Hospitalizations in Patients With Diabetes Largely Driven by Unrelated Conditions

By Brandon May

December 21, 2021

NEW YORK (Reuters Health) - Since 2003, reasons for hospitalizations among people with diabetes in the U.K. has shifted away from diabetes-specific complications and more toward unrelated conditions, a new study shows.

"This study provides insight into the drivers of excess and persistent morbidity in individuals with diabetes more comprehensively and holistically than previous studies," researchers write in The Lancet Diabetes & Endocrinology.

"If we are to replicate the improvements in all-cause mortality in those with diabetes in improvements in hospitalisation and morbidity rates, clinical and targeted preventative efforts should broaden to encompass the diversity of excess hospitalisation risk faced by those with diabetes," Dr. Jonathan Pearson-Stuttard of Imperial College London and colleagues add.

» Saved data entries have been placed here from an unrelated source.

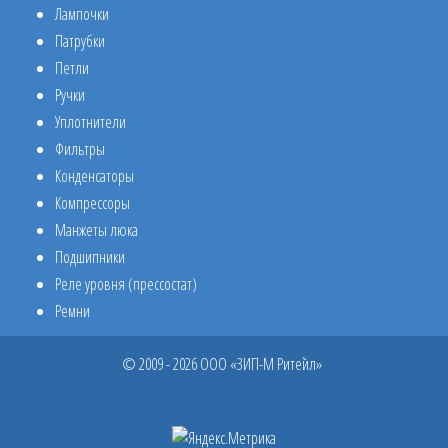
Лампочки
Патрубки
Петли
Ручки
Уплотнители
Фильтры
Конденсаторы
Компрессоры
Манжеты люка
Подшипники
Реле уровня (прессостат)
Ремни
© 2009 - 2026 ООО «ЗИП-М Ритейл»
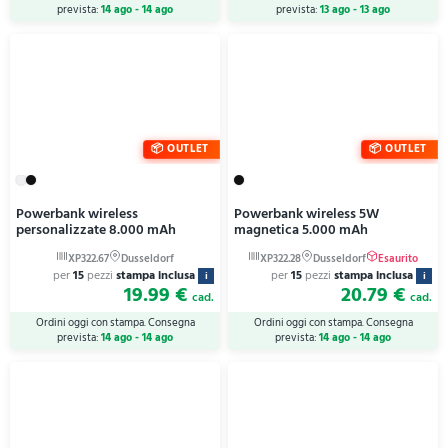
prevista:
14 ago - 14 ago
prevista:
13 ago - 13 ago
OUTLET
OUTLET
Powerbank wireless
Powerbank wireless 5W
personalizzate 8.000 mAh
magnetica 5.000 mAh
per
15
pezzi
stampa inclusa
per
15
pezzi
stampa inclusa
i
i
19.99 €
20.79 €
cad.
cad.
Ordini oggi con stampa. Consegna
Ordini oggi con stampa. Consegna
prevista:
14 ago - 14 ago
prevista:
14 ago - 14 ago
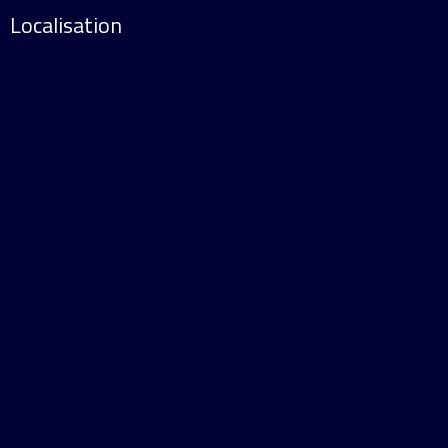
Localisation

To understand hospitalization trends among patients with diabetes in the U.K., the team performed an epidemiological analysis including more than 309,000 adults with type-1 and -2 diabetes. Data were obtained from the Clinical Practice Research Datalink linked to Hospital Episode Statistics inpatient data from the years 2003 to 2018. Patients with diabetes were matched to patients without diabetes by decade of birth.

Excess hospitalization was calculated using the absolute difference in the hospitalization rate in patients with versus without diabetes.

Hospitalization rates were higher for all causes in patients with diabetes, and varied by sex and time. Overall, in 2003, the leading causes of excess hospitalization were diabetes itself and ischemic heart disease. By 2018, however, the leading causes of excess hospitalization were non-infectious and non-cancerous respiratory conditions, non-diabetes-related cancers, and ischemic heart disease.

Hospitalizations for traditional diabetes complications declined throughout the study period, while hospitalizations for non-diabetes-specific complications increased.

The researchers noted that in 2003, traditional diabetes complications accounted for over 50% of hospitalizations among patients with diabetes, dropping to 30% of hospitalizations in 2018.

The proportions of hospitalizations for respiratory infections among patients with diabetes during the study period rose from 3% to 10% in men and from 4% to 12% in women.

There were similar declines in the non-diabetes population but not to the same extent, Dr. Pearson-Stuttard told Reuters Health by email. "This is partly due to improvements in risk factors over this period such as smoking prevalence and lower sodium intake but also due to earlier diagnosis of the condition and better management of specific cardiometabolic risk factors in part through policy initiatives," he said.

The researcher also suggested that the increased hospitalizations for the broader set of conditions in patients with diabetes could be due to changing phenotypes, which might include a transition away from more traditional vascular risk factors such as high blood pressure and high cholesterol and toward higher rates of obesity and unhealthy dietary patterns.

"We need to understand the etiological mechanism driving the broadening of excess risk in order to identify specific interventions to reduce this risk" in patients with diabetes, he said.